━━━ DATA PROVIDED ━━━

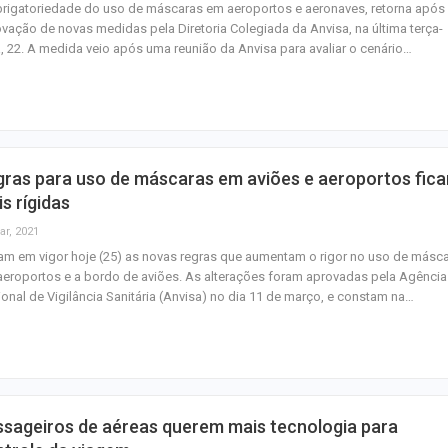
rigatoriedade do uso de máscaras em aeroportos e aeronaves, retorna após
vação de novas medidas pela Diretoria Colegiada da Anvisa, na última terça-
a, 22. A medida veio após uma reunião da Anvisa para avaliar o cenário…
gras para uso de máscaras em aviões e aeroportos fic
s rígidas
ar, 2021
am em vigor hoje (25) as novas regras que aumentam o rigor no uso de másc
eroportos e a bordo de aviões. As alterações foram aprovadas pela Agência
onal de Vigilância Sanitária (Anvisa) no dia 11 de março, e constam na…
sageiros de aéreas querem mais tecnologia para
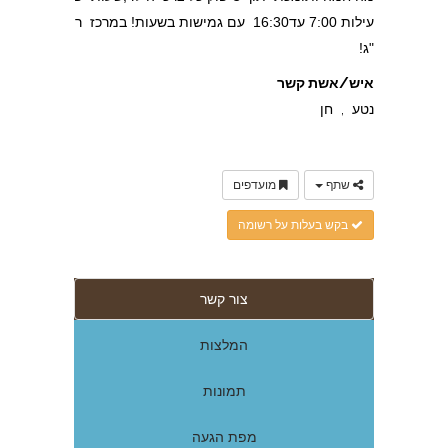
עילות 7:00 עד16:30 עם גמישות בשעות! במרכז ר
"ג!
איש/אשת קשר
נטע , חן
שתף
מועדפים
בקש בעלות על רשומה
צור קשר
המלצות
תמונות
מפת הגעה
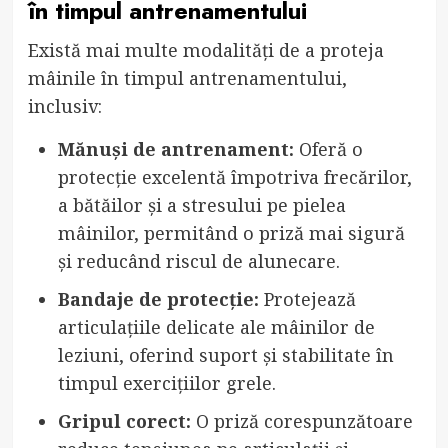
în timpul antrenamentului
Există mai multe modalități de a proteja
mâinile în timpul antrenamentului,
inclusiv:
Mănuși de antrenament:
Oferă o
protecție excelentă împotriva frecărilor,
a bătăilor și a stresului pe pielea
mâinilor, permitând o priză mai sigură
și reducând riscul de alunecare.
Bandaje de protecție:
Protejează
articulațiile delicate ale mâinilor de
leziuni, oferind suport și stabilitate în
timpul exercițiilor grele.
Gripul corect:
O priză corespunzătoare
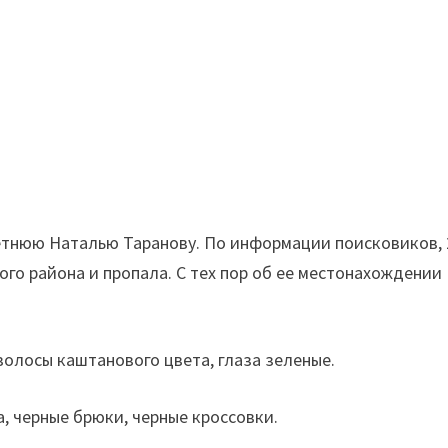
етнюю Наталью Таранову. По информации поисковиков, 
ого района и пропала. С тех пор об ее местонахождении
волосы каштанового цвета, глаза зеленые.
а, черные брюки, черные кроссовки.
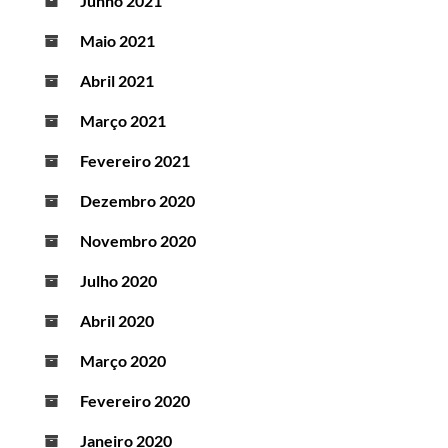
Junho 2021
Maio 2021
Abril 2021
Março 2021
Fevereiro 2021
Dezembro 2020
Novembro 2020
Julho 2020
Abril 2020
Março 2020
Fevereiro 2020
Janeiro 2020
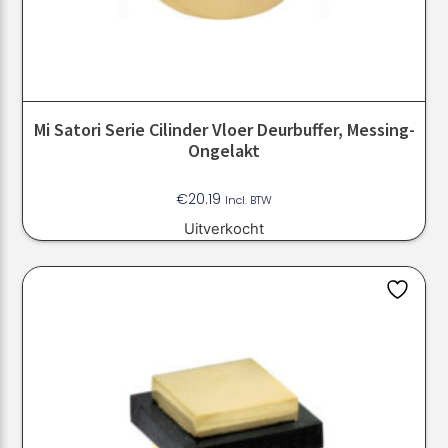
Mi Satori Serie Cilinder Vloer Deurbuffer, Messing-
Ongelakt
€
20.19
Incl. BTW
Uitverkocht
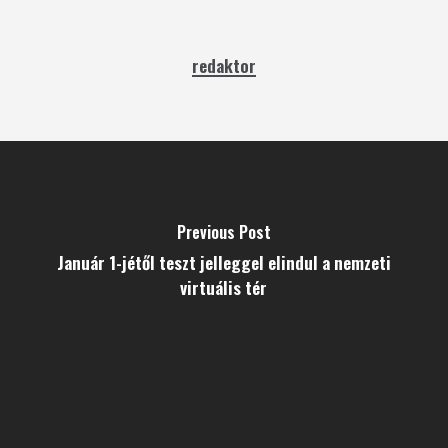
redaktor
Previous Post
Január 1-jétől teszt jelleggel elindul a nemzeti
virtuális tér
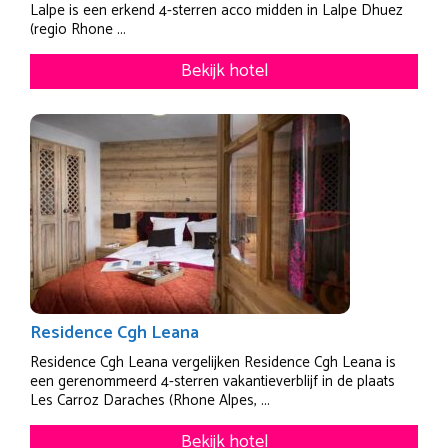
Lalpe is een erkend 4-sterren acco midden in Lalpe Dhuez
(regio Rhone ...
Bekijk hotel
Residence Cgh Leana
Residence Cgh Leana vergelijken Residence Cgh Leana is
een gerenommeerd 4-sterren vakantieverblijf in de plaats
Les Carroz Daraches (Rhone Alpes, ...
Bekijk hotel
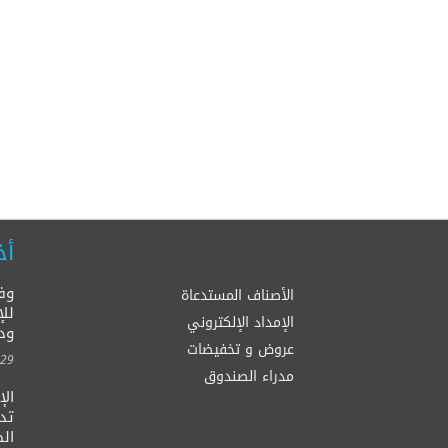
أخ
وف
الأصناف المستدعاة
للإ
الإمداد الإلكتروني
ود
عروض و تخفيضات
00:00
مدراء الصندوق
ال
الصح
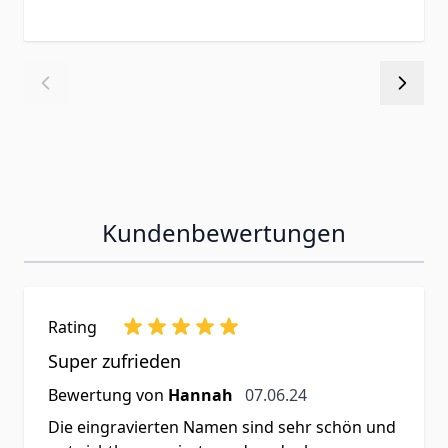
Kundenbewertungen
Rating
Super zufrieden
7. Juni 2024
Bewertung von
Hannah
07.06.24
Die eingravierten Namen sind sehr schön und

━━━

» TASK DIRECTIONS
Quote precisely the lines of the data from the line containing "Previous Post" through its final line, both included, excluding pictures.

» SOLVED PROBLEM
Previous Post
Január 1-jétől teszt jelleggel elindul a nemzeti
virtuális tér
Lalpe is een erkend 4-sterren acco midden in Lalpe Dhuez
(regio Rhone ...
Bekijk hotel
Residence Cgh Leana
Residence Cgh Leana vergelijken Residence Cgh Leana is
een gerenommeerd 4-sterren vakantieverblijf in de plaats
Les Carroz Daraches (Rhone Alpes, ...
Bekijk hotel
أخ
وف
الأصناف المستدعاة
للإ
الإمداد الإلكتروني
ود
عروض و تخفيضات
00:00
مدراء الصندوق
ال
الصح
Kundenbewertungen
Rating
Super zufrieden
7. Juni 2024
Bewertung von
Hannah
07.06.24
Die eingravierten Namen sind sehr schön und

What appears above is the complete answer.